ENGLEWOOD — Community members angry over police misconduct in Chicago asked the Department of Justice Wednesday to help end racist police practices in the city.
The Justice Department's Civil Rights Department is conducting a "patterns and practices" investigation into the Chicago Police Department, the largest department under such an investigation. It held a community meeting in Englewood Wednesday to tell residents about the investigation, as well as hear about their issues with police.
Justice Department officials had planned to lead the meeting with a presentation on the investigation, but residents protested and demanded to be heard, cutting off the presentation just as it started. The meeting almost abruptly ended before officials decided to forego the presentation and let the community speak.
"Why should we put faith in this process, when all we've seen is political games?" asked Marlon Chamberlain, of Englewood. "People are upset, you see that here. It's because you guys just got here in December. This has been happening our whole lives."
DOJ meetin devolving fast: group shouting over presentation, screaming at Pastor Tory Barret. pic.twitter.com/BRGD0x68of— Joe Ward (@JayDubWard) June 23, 2016
Residents addressed personal encounters with police and asked pointed questions about what the Department of Justice would do about the city's contract with the police union, as well as the Independent Police Review Authority.
Christy Lopez, deputy chief of the Justice Department's Civil Rights Department, acknowledged that the department opened its investigation following the Laquan McDonald case, where a 17-year-old black teen was shot 16 times by a white officer. Though Lopez said her investigation does not revolve around that specific shooting.
"We're trying to investigate the Police Department as a whole," Lopez said. "We want to know, what's causing the violations?"
Lopez also said that the investigation was not criminal in nature, a point that didn't sit well with the 60 or so residents who came to the meeting at Kennedy King City College, 740 W. 63rd St. Many residents said the department would not reform unless criminal punishment forces it.
"Police kill and get immunity!" said Paul McKinney. "Start talking about civil rights. Start talking about criminal prosecution."

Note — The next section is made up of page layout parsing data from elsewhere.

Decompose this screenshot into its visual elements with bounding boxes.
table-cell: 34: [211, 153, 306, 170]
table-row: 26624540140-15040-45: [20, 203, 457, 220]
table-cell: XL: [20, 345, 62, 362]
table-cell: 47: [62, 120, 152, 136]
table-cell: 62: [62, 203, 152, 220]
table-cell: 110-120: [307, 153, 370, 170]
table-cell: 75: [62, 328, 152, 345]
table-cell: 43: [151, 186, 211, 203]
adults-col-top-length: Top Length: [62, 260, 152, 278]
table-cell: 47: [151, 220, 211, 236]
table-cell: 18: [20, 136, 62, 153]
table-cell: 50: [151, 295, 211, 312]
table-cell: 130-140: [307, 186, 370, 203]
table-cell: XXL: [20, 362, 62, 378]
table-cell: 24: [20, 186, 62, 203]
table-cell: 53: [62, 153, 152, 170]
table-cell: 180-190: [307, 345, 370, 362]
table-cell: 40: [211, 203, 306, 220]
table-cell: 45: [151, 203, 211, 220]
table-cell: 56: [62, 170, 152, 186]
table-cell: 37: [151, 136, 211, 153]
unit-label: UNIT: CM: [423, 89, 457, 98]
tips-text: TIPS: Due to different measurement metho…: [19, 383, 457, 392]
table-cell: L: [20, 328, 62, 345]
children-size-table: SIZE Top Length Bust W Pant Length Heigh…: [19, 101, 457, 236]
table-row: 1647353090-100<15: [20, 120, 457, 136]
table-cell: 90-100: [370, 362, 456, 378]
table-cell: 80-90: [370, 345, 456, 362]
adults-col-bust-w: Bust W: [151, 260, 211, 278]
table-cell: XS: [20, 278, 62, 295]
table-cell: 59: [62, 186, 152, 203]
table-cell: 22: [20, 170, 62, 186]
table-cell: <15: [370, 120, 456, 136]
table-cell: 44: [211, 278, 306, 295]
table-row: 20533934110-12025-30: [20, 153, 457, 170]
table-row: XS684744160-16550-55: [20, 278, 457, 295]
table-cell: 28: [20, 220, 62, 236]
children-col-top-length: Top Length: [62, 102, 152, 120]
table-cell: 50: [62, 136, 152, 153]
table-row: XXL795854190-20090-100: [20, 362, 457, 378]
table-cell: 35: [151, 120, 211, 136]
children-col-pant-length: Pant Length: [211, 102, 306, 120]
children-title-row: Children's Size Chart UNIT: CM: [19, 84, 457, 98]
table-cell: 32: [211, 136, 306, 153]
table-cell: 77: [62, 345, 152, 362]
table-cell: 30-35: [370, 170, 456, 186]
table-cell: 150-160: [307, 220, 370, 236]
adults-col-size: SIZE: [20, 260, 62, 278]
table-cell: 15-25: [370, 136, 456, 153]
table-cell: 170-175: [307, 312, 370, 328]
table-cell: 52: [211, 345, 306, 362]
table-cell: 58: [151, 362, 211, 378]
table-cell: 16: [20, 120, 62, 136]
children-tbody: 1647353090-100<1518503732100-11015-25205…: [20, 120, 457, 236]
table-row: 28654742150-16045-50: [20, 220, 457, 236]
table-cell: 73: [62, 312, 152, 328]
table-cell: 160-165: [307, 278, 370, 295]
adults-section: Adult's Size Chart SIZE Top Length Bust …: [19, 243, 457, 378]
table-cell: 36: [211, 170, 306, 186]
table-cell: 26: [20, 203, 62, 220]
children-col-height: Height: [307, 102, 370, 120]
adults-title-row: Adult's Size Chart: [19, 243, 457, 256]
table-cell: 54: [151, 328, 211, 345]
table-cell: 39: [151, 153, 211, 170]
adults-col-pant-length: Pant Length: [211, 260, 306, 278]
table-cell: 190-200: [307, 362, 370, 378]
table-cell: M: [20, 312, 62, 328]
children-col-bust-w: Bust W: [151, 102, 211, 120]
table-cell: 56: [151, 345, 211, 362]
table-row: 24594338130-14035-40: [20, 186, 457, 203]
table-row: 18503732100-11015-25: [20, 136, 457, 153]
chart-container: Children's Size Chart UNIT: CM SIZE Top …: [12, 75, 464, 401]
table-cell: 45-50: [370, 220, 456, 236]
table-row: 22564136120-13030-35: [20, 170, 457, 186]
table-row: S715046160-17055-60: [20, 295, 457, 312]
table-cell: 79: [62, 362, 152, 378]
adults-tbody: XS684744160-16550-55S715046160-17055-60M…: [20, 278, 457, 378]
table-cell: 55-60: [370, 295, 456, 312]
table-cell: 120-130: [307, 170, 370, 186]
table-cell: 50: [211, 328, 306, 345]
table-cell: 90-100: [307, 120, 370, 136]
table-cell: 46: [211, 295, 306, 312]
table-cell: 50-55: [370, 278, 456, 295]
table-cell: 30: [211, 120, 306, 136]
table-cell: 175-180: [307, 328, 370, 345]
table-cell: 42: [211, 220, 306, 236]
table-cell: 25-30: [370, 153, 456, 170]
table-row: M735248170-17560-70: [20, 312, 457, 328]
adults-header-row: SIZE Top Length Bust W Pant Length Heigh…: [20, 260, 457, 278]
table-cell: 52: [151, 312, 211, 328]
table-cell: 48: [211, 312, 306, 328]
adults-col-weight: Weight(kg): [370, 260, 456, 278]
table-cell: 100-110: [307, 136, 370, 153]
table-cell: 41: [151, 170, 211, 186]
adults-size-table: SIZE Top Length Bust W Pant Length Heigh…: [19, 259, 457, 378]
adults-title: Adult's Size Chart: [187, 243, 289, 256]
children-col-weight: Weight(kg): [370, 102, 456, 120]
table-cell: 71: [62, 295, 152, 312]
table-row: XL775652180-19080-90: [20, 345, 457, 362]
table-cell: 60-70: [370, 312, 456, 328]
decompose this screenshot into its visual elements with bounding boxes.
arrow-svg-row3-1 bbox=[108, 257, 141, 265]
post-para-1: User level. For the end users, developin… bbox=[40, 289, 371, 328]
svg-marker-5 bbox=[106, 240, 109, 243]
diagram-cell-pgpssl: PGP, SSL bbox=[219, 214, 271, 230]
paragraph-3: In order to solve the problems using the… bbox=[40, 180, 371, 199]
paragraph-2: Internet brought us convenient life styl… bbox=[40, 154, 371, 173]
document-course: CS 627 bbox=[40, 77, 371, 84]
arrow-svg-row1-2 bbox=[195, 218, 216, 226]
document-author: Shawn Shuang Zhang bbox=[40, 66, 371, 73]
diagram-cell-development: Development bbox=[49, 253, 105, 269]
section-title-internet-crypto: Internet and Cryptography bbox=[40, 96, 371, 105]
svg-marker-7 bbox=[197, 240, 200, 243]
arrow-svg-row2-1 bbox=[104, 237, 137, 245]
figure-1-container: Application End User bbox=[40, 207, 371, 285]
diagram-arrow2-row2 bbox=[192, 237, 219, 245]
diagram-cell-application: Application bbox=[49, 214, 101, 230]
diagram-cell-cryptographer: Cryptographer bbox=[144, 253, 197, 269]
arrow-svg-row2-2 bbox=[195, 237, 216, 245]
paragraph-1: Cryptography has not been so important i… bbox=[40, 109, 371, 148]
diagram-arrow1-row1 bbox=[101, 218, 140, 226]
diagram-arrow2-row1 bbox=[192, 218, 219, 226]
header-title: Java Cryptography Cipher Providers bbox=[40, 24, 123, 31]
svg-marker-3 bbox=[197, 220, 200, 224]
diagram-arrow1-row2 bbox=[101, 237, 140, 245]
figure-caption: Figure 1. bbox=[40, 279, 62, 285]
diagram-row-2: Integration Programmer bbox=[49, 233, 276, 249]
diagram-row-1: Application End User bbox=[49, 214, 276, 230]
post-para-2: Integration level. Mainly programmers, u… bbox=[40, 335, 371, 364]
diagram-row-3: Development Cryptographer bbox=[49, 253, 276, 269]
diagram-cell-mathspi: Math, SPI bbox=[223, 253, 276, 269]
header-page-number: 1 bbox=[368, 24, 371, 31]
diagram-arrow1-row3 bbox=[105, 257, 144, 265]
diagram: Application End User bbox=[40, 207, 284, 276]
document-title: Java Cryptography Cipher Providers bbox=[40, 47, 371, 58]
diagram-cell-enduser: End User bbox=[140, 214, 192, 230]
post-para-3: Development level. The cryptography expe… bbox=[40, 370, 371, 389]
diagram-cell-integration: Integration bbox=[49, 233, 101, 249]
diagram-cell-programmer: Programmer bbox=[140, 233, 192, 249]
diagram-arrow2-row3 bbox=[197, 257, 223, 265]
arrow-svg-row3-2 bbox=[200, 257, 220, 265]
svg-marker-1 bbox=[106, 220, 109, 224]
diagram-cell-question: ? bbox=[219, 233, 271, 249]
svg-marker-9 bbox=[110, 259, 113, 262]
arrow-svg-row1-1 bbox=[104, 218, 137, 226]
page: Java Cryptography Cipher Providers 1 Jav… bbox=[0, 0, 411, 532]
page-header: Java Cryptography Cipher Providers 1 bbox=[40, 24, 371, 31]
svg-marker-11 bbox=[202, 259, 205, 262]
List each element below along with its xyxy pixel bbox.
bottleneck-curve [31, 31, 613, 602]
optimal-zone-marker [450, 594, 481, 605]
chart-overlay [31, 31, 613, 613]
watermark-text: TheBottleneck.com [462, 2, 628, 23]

Meanwhile, the Justice Department will have its own suggestions for change at the Police Department. But before the investigation is closed, federal officials will hold three community meetings to discuss police practices in certain communities.
"I hope you can really help us," said Andre Smith, founder of Chicago Against Violence. "This has been going on for too long."
Two more meetings will be held:
• July 12 at Truman City College, 1145 W. Wilson Ave. from 6:30-8:30 p.m.
• July 14 at KROC Center Chapel, 1250 W. 119th St., from 6:30-8:30 p.m.